Live In Ausgabe Februar 2017


Liebe Leserinnen, liebe Leser,

das fing ja schon mal nicht so berauschend an, oder? Den Start ins neue Jahr mussten die LIVE IN - Leser erst mal ohne Januarausgabe bestreiten. Und wurden daher aufgrund unserer kleinen Winterpause nicht mit den besten Empfehlungen auf dem Veranstaltungssektor versorgt. Wie ging’s Euch damit? Uns ehrlich gesagt auch nicht besonders gut.

Denn zum durchwachsenen Gefühl im Januar kommt, dass zwar nach dem letzten Jahr die einhellige Meinung zu sein scheint, 2017 könne nur besser werden, aber was heißt das schon? Denn von zahlreichen Stimmen im Netz wird dem noch jungen Jahr prognostiziert, ein „Jahr des Hasses“ zu werden. Grund dafür sind die steigende Zahl von Hasskommentaren im Internet und die Anfeindungen rechtspopulistischer Gruppen. 

Die Kommentarfunktion in den sozialen Netzwerken hat zu einer regelrechten Verrohung der Gesellschaft geführt, so scheint es. Hemmungs- und zügellos wird da drauf los kommentiert, ohne Rücksicht auf die virale Wirkung (hier kann man wohl wirklich von einem Virus sprechen) oder sich beim Schreiben Gedanken darüber zu machen, dass es immer noch um Menschen geht - egal welches Amt sie bekleiden oder welcher Randgruppe sie zugerechnet werden.

Aber muss man da mitmachen? – Wie kann man diesem Trend entgegentreten? 

Vielleicht sollten wir mit positiven Statements und lebensbejahenden Beiträgen die Hetzparolen bekämpfen. Die Kommentarfunktion als solche ist ja erst einmal neutral. Es steht also jedem frei, in den entsprechenden Portalen und Netzwerken eine angemessene Gesprächkultur zu pflegen und hochzuhalten. Damit die Rede- und Meinungsfreiheit ein Segen für die Gesellschaft bleibt. Und kein Fluch. Außerdem schadet es sicher nicht, hin und wieder von den schönen Seiten des Lebens zu berichten. Die gibt es ja auch noch. 

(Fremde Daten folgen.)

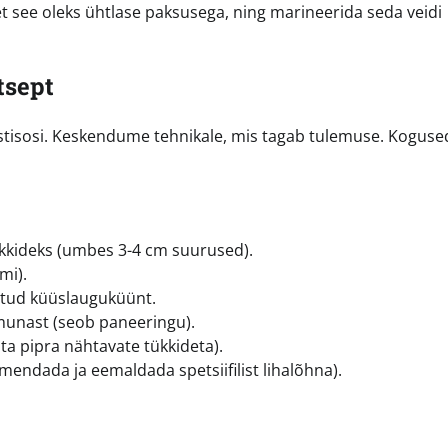
 et see oleks ühtlase paksusega, ning marineerida seda veidi
tsept
ostisosi. Keskendume tehnikale, mis tagab tulemuse. Koguse
ükkideks (umbes 3-4 cm suurused).
mi).
statud küüslauguküünt.
 munast (seob paneeringu).
a pipra nähtavate tükkideta).
hmendada ja eemaldada spetsiifilist lihalõhna).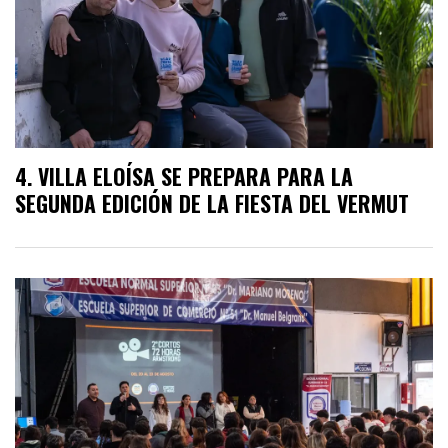
VILLA ELOÍSA SE PREPARA PARA LA
SEGUNDA EDICIÓN DE LA FIESTA DEL VERMUT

Vielleicht nimmt man diesem Ort des Austauschs aber einfach etwas Bedeutung durch nicht-mitmachen. Und erlebt stattdessen lieber im direkten Austausch mit anderen Menschen etwas. Etwas Einzigartiges, woran man sich gern erinnert, von dem man erzählen kann und das gemeinsam mehr Spaß macht. Erlebnisse, die einen nicht unbedingt karrieretechnisch weiterbringen müssen. Aber bei denen man seine Zeit genossen hat. Denn das ist das Leben. Und das findet immer noch außerhalb des Netzes statt.

Dafür haben wir Allgäuer im Februar wieder reichlich Gelegenheit bei vielen Konzerten, im Nachtleben, kulturellen Events und natürlich im Fasching, der der Fastenzeit vorausgeht.

Bevor wir uns aber in Enthaltsamkeit üben, um die Kalorien der verzehrten gefüllten Krapfen wieder zu verlieren, freuen wir uns auf viel Musik und visuelle Eindrücke und vielleicht sehen wir ja den ein oder anderen von Euch auf der Piste.